How to load supervised data into MLContext object


My Situation I am attempting to create a neural network that classifies two types of signals (yes or no essentially) using ML.net. I have one set of data that maps to no and another that will map to yes. I hope to train the network with this data.

My Problem Since my training data is supervised (I know the desired output), how do I "tell" the LoadFromTextFile function that all that data should map to "yes" (or 1 it doesn't matter)

My Question In short, how do you train a network with supervised data(I know the desired output of my training data) in ML.Net?

My Data Model:

public class Analog
{
    [LoadColumn(0, Global.SAMPLE_SIZE - 1)]
    [VectorType(Global.SAMPLE_SIZE)]
    public float[] DiscreteSignal { get; set; }
}

Loading code:

//Create MLContext
static MLContext mCont = new MLContext();

//Load Data
IDataView data = mCont.Data.LoadFromTextFile<Analog>("myYesSignalData.csv", separatorChar: ',', hasHeader: false);

Solution

  • ML.NET has support for loading multiple datasets into one IDataView, by using the MultiFileSource class:

    var loader = mCont.Data.LoadFromTextFile<Analog>(separatorChar: ',', hasHeader: false);
    IDataView data = loader.Load(new MultiFileSource("myYesSignalData.csv", "myNoSignalData.csv"));
    

    However, I currently see no way to let the trainer know which examples are positive and which are negative other than to add a label column to both files: in the "yes" file add an all-ones column and in the "no" file add an all-zeros column.

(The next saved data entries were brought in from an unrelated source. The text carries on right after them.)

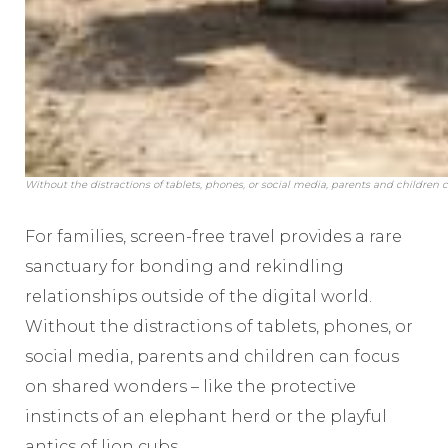
Without the distractions of tablets, phones, or social media, parents and childr
For families, screen-free travel provides a rare
sanctuary for bonding and rekindling
relationships outside of the digital world.
Without the distractions of tablets, phones, or
social media, parents and children can focus
on shared wonders – like the protective
instincts of an elephant herd or the playful
antics of lion cubs.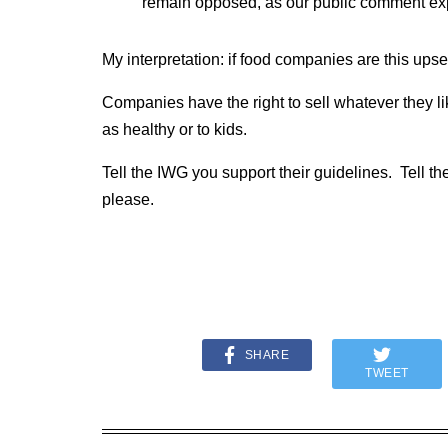
remain opposed, as our public comment ex
My interpretation: if food companies are this upse
Companies have the right to sell whatever they lik
as healthy or to kids.
Tell the IWG you support their guidelines. Tell t
please.
SHARE
TWEET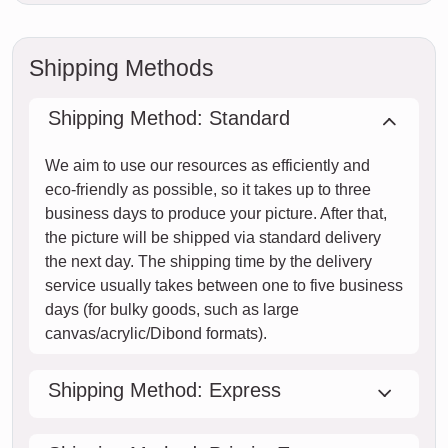
Shipping Methods
Shipping Method: Standard
We aim to use our resources as efficiently and
eco-friendly as possible, so it takes up to three
business days to produce your picture. After that,
the picture will be shipped via standard delivery
the next day. The shipping time by the delivery
service usually takes between one to five business
days (for bulky goods, such as large
canvas/acrylic/Dibond formats).
Shipping Method: Express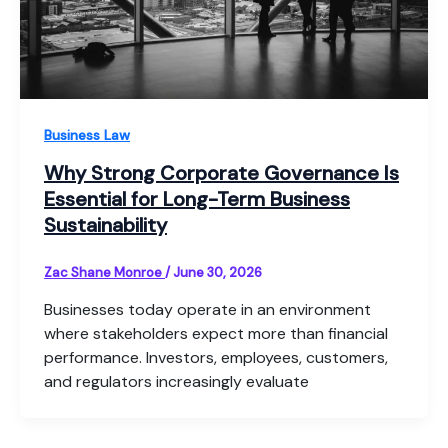
Business Law
Why Strong Corporate Governance Is
Essential for Long-Term Business
Sustainability
Zac Shane Monroe
/
June 30, 2026
Businesses today operate in an environment
where stakeholders expect more than financial
performance. Investors, employees, customers,
and regulators increasingly evaluate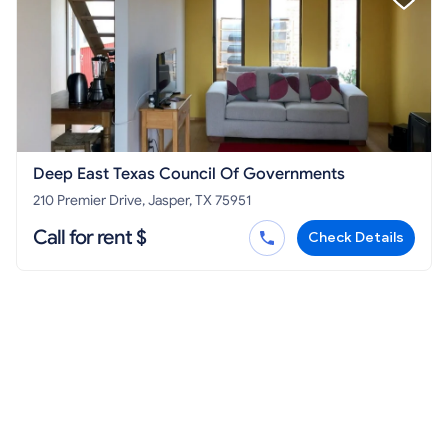
Deep East Texas Council Of Governments
210 Premier Drive, Jasper, TX 75951
Call for rent $
Check Details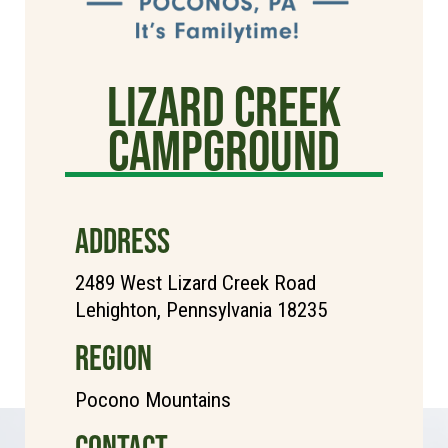
Lizard Creek
Campground
ADDRESS
2489 West Lizard Creek Road
Lehighton, Pennsylvania 18235
REGION
Pocono Mountains
CONTACT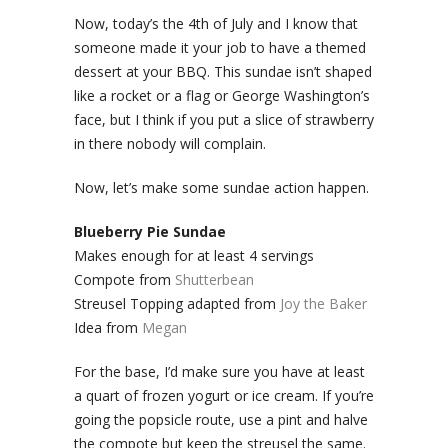
Now, today’s the 4th of July and I know that
someone made it your job to have a themed
dessert at your BBQ. This sundae isn’t shaped
like a rocket or a flag or George Washington’s
face, but I think if you put a slice of strawberry
in there nobody will complain.
Now, let’s make some sundae action happen.
Blueberry Pie Sundae
Makes enough for at least 4 servings
Compote from
Shutterbean
Streusel Topping adapted from
Joy the Baker
Idea from
Megan
For the base, I’d make sure you have at least
a quart of frozen yogurt or ice cream. If you’re
going the popsicle route, use a pint and halve
the compote but keep the streusel the same.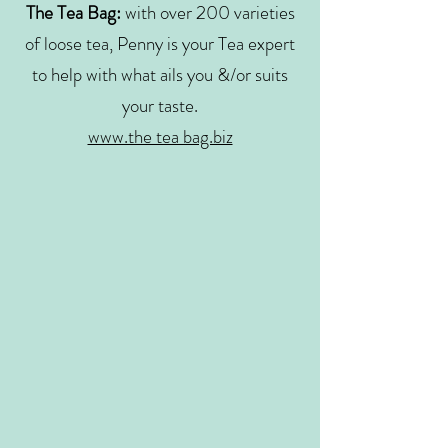
The Tea Bag:
with over 200 varieties
of loose tea, Penny is your Tea expert
to help with what ails you &/or suits
your taste.
www.the tea bag.biz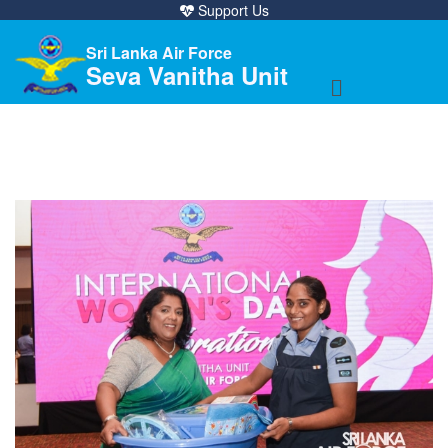
Support Us
Sri Lanka Air Force
Seva Vanitha Unit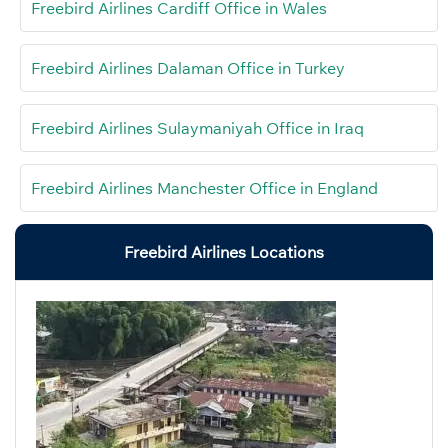
Freebird Airlines Cardiff Office in Wales
Freebird Airlines Dalaman Office in Turkey
Freebird Airlines Sulaymaniyah Office in Iraq
Freebird Airlines Manchester Office in England
Freebird Airlines Locations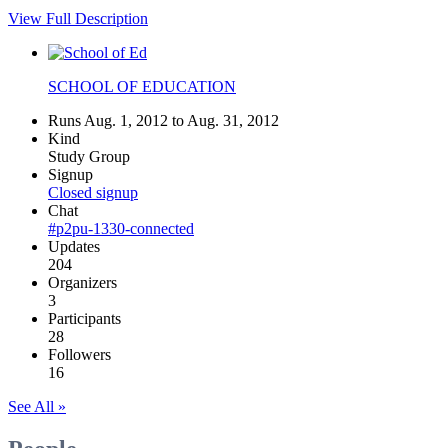
View Full Description
SCHOOL OF EDUCATION
Runs Aug. 1, 2012 to Aug. 31, 2012
Kind
Study Group
Signup
Closed signup
Chat
#p2pu-1330-connected
Updates
204
Organizers
3
Participants
28
Followers
16
See All »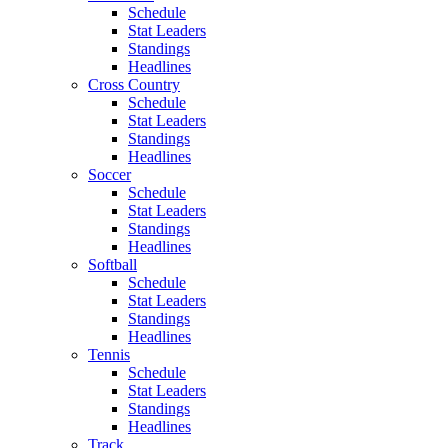
Schedule
Stat Leaders
Standings
Headlines
Cross Country
Schedule
Stat Leaders
Standings
Headlines
Soccer
Schedule
Stat Leaders
Standings
Headlines
Softball
Schedule
Stat Leaders
Standings
Headlines
Tennis
Schedule
Stat Leaders
Standings
Headlines
Track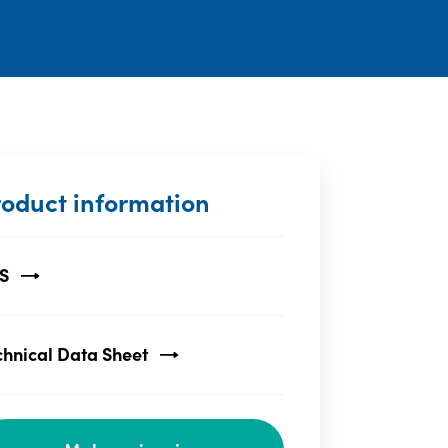
roduct information
S
chnical Data Sheet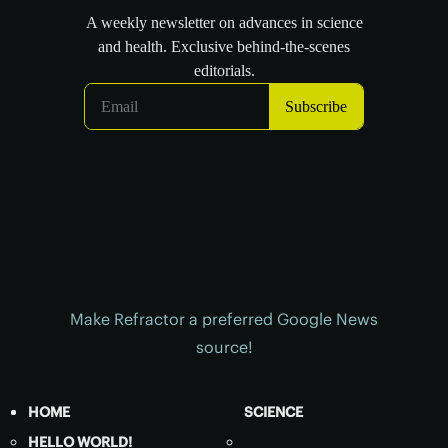
Make Refractor a preferred Google News
source!
HOME
SCIENCE
HELLO WORLD!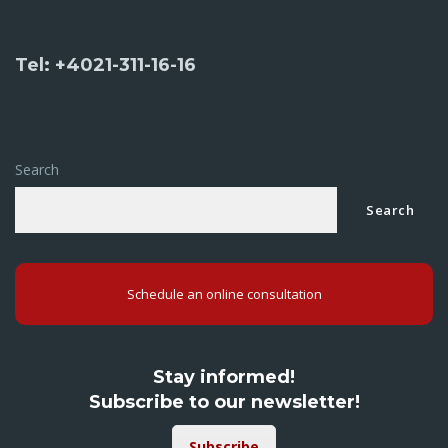
Tel: +4021-311-16-16
Search
Search
Schedule an online consultation
Stay informed!
Subscribe to our newsletter!
Subscribe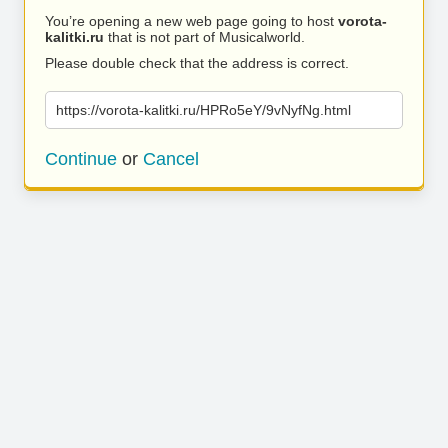
You’re opening a new web page going to host
vorota-
kalitki.ru
that is not part of Musicalworld.
Please double check that the address is correct.
https://vorota-kalitki.ru/HPRo5eY/9vNyfNg.html
Continue
or
Cancel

Then define the Analog class this way:

    public class Analog
    {
        [LoadColumn(0, Global.SAMPLE_SIZE - 1)]
        [VectorType(Global.SAMPLE_SIZE)]
        public float[] DiscreteSignal { get; set; }
    
        [LoadColumn(Global.SAMPLE_SIZE)]
        public float Label { get; set; }
    }
    

    Adding the label column can be done with a simple C# program, such as this:

    public class AnalogNoLabel
    {
        [LoadColumn(0, Global.SAMPLE_SIZE - 1)]
        [VectorType(Global.SAMPLE_SIZE)]
        public float[] DiscreteSignal { get; set; }
    }
    
    public void AddLabel(MLContext mCont)
    {
        IDataView data = mCont.Data.LoadFromTextFile<AnalogNoLabel>("myYesSignalData.csv", separatorChar: ',', hasHeader: false);
        var pipeline = mCont.Transforms.CustomMapping<AnalogNoLabel, Analog>((input, output) => {
            output.DiscreteSignal = input.DiscreteSignal;
            output.Label = 1;
        }, contractName: null);
        IDataView dataWithLabel = pipeline.Fit(data).Transform(data);
        using (var stream = new FileStream("myNewYesSignalData.txt", FileMode.Create))
            mCont.Data.SaveAsText(dataWithLabel, stream);
    }
    
    

    and a similar script for "myNoSignalData.csv" with output.Label = 0 instead of output.Label = 1.